A way to prevent this from happening to you is writing down the three digit security code and keeping it in a secure place, then filing off that number from the back of your card and covering it with ink. You must make sure you have written that code down for future use or your card will be protected from yourself, as well!
Source: My friend who has suffered from credit card theft twice until they used this method.
By attosa from Los Angeles, CA
Did you know that someone can steal your credit/debit card information by just standing near you? They can if you have one of the new cards that work under the RFID technology. RFID - Radio Frequency Identification. It's been used for years already, most familiar to us would be hotel keys, or those little tags they put in things at the store that the clerk just swipes across the reader to get the product info and price. Well, now they are putting these little chips in credit, debit, and ID cards to make it easier to use. You don't have to swipe them, you simply wave them in front of a reader - that simple.
Personally, I never liked the idea of having a card like that, it's bad enough to have a debit card that has to be swiped and doesn't always ask for a pin number!
I just watched a program on Inside Edition tonight that showed a man using a card reader hidden in a computer bag. He would walk up next to or behind people shopping at a mall, maybe stand on the escalator behind them or in line at the cash register and casually hold this small bag with the hidden reader between him and the person near him. And if that person had a card with an RFID tag in their wallet or purse, the reader would pick up whatever information was on the card!
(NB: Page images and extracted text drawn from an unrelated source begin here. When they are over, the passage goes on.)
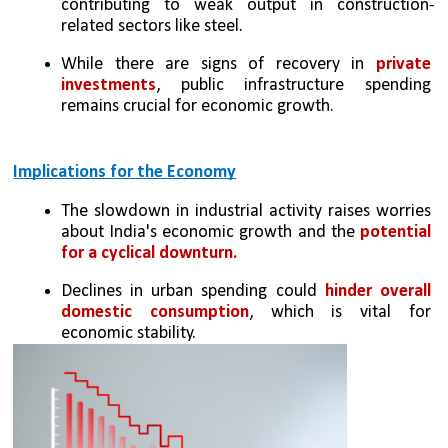
contributing to weak output in construction-
related sectors like steel.
While there are signs of recovery in 
private 
investments
, public infrastructure spending 
remains crucial for economic growth.
Implications for the Economy
The slowdown in industrial activity raises worries 
about India's economic growth and the 
potential 
for a cyclical downturn.
Declines in urban spending could 
hinder overall 
domestic consumption
, which is vital for 
economic stability.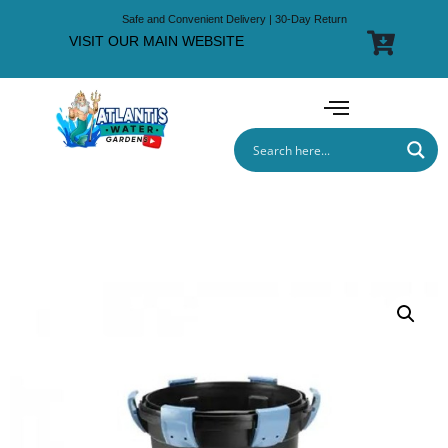
Safe and Convenient Delivery | 30-Day Return
VISIT OUR MAIN WEBSITE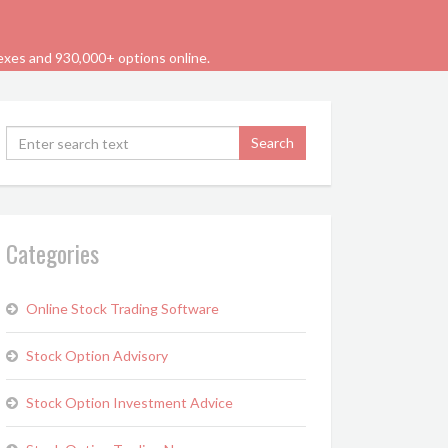
dexes and 930,000+ options online.
Categories
Online Stock Trading Software
Stock Option Advisory
Stock Option Investment Advice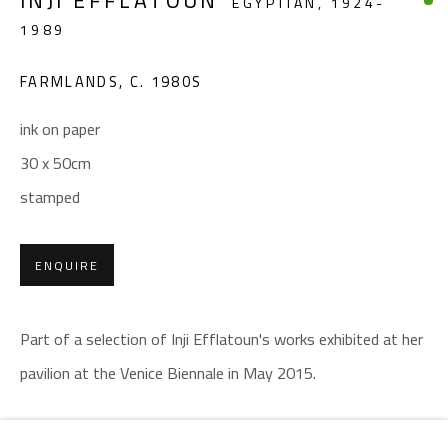
INJI EFFLATOUN
EGYPTIAN,
1924-
Email:
info@safarkhan.com
1989
OPENING TIMES
FARMLANDS
,
C. 1980S
Mon. - Sat.: 11am - 8pm
ink on paper
Friday: 1pm - 8pm
30 x 50cm
Sunday: Closed
stamped
ADDRESS
ENQUIRE
6 Brazil Street
Zamalek
Part of a selection of Inji Efflatoun's works exhibited at her
Cairo, Egypt 11211
pavilion at the Venice Biennale in May 2015.
SHARE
Wondering if this was for real, I did an internet search and found all kinds of information that validates these claims. Some of them (including Wikipedia) also say that the guys from Mythbusters were going to do a segment on how easy it is to get information from these cards, but they were told that financing for their show would be pulled if they did!
The companies that issue these cards say they are safe, that information can't be stolen off the cards, that if it WAS stolen, it couldn't be used because it doesn't give the security code, and that if it was by chance able to be used to purchase something, you wouldn't be libel for paying the charges anyway. So how come the reporter from this TV show was able to use the information obtained by one of these card readers to order something by telephone and charge it to someone else's card,then have it sent to his address? And even if you don't have to pay for fraudulent charges, you have to deal with the headache involved in getting the charges are removed; and hope it doesn't mess up your credit score in the process!
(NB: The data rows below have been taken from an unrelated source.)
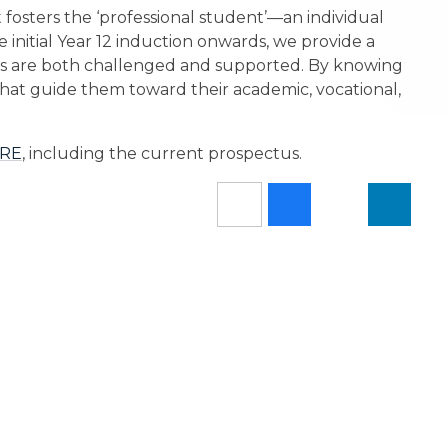
fosters the ‘professional student’—an individual
 initial Year 12 induction onwards, we provide a
s are both challenged and supported. By knowing
that guide them toward their academic, vocational,
RE
, including the current prospectus.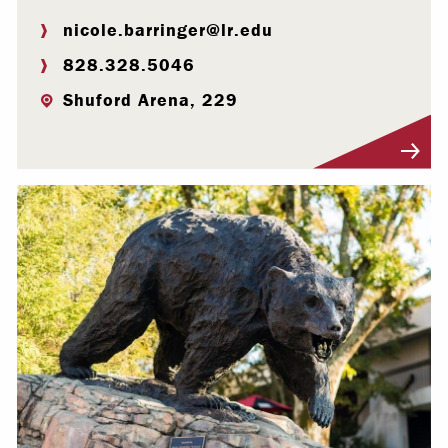
nicole.barringer@lr.edu
828.328.5046
Shuford Arena, 229
Visit Profile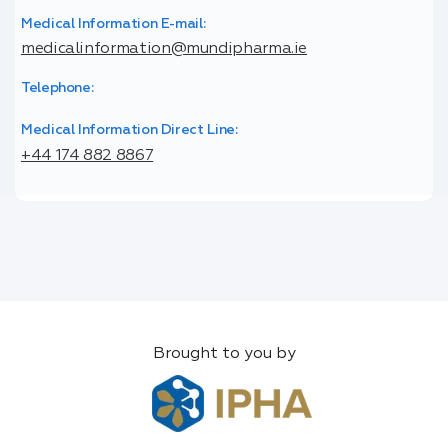
Medical Information E-mail:
medicalinformation@mundipharma.ie
Telephone:
Medical Information Direct Line:
+44 174 882 8867
Brought to you by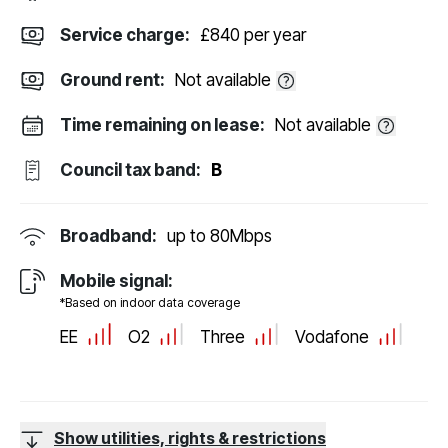
Service charge:
£840 per year
Ground rent:
Not available
Time remaining on lease:
Not available
Council tax band:
B
Broadband:
up to
80
Mbps
Mobile signal:
*Based on indoor data coverage
EE
O2
Three
Vodafone
Show utilities, rights & restrictions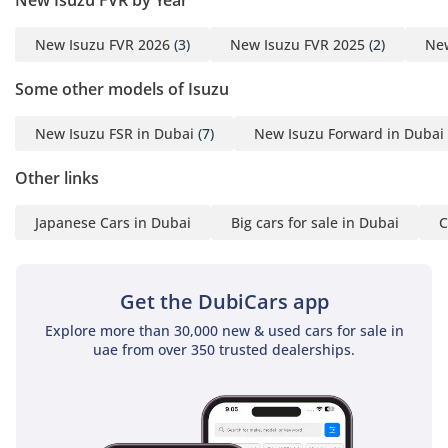
New Isuzu FVR 2026
(3)
New Isuzu FVR 2025
(2)
New
Some other models of Isuzu
New Isuzu FSR in Dubai
(7)
New Isuzu Forward in Dubai
Other links
Japanese Cars in Dubai
Big cars for sale in Dubai
C
Get the DubiCars app
Explore more than 30,000 new & used cars for sale in
uae from over 350 trusted dealerships.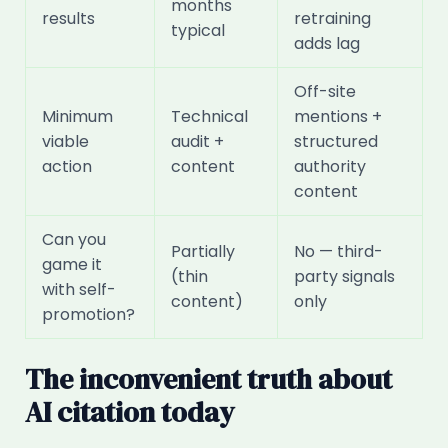
months
results
retraining
typical
adds lag
Off-site
Minimum
Technical
mentions +
viable
audit +
structured
action
content
authority
content
Can you
Partially
No — third-
game it
(thin
party signals
with self-
content)
only
promotion?
The inconvenient truth about
AI citation today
How do you know if you have one of these? You don't have to swipe them like most cards, you just wave it in front of the reader. Credit card companies don't always tell you they put these in your cards. Cards will sometimes have a PayPass logo on it, or there will be several small wavy lines on the back, like radio frequency lines (I can't remember what direction they go, but they would be like ((( or ))).) But really, the safest way to find out if you have a card with one of these chips in it, would be to call the phone number on the back of the card and ask them.
What can you do to protect yourself if you do have one of these cards? Most companies will re-issue you a new card without the chip if you ask for one. If you like the convenience of the card, you can find companies on the internet that sell special card sleeves and even special wallets with liners that block the ability of the card to be scanned until it's removed from the protective sleeve.
Or - the THRIFTY way to do it would be to simply wrap the card in a piece of aluminum foil when you aren't using it!
By lyonpridej from Oklahoma
Editor's Note: Here is the link to the Wikipedia article:
I'd like to hear your stories. First and last time I was ripped off; I had a speed pass for gasoline. For those of you who don't know what a speed pass is; it is a little "thing" that attaches to a key chain and you swipe at the gas pump.
I took my car to the car wash and they were calling my insurance company to verify that they would pay for a small hole in my windshield where a rock had hit it. I waited which took awhile. Then I got my gas bill several weeks later and time for a thief to rack up a bill for close to $700 on gas, food from service station, and multiple gas charges at the same time. It looks like that person was buying food and gas for several people. The thief had stolen someone else's speed pass and after its owner had discovered it and had it deactivated, the person at the car wash switched it with mine. No telling how long the thief had been switching and may still be doing it.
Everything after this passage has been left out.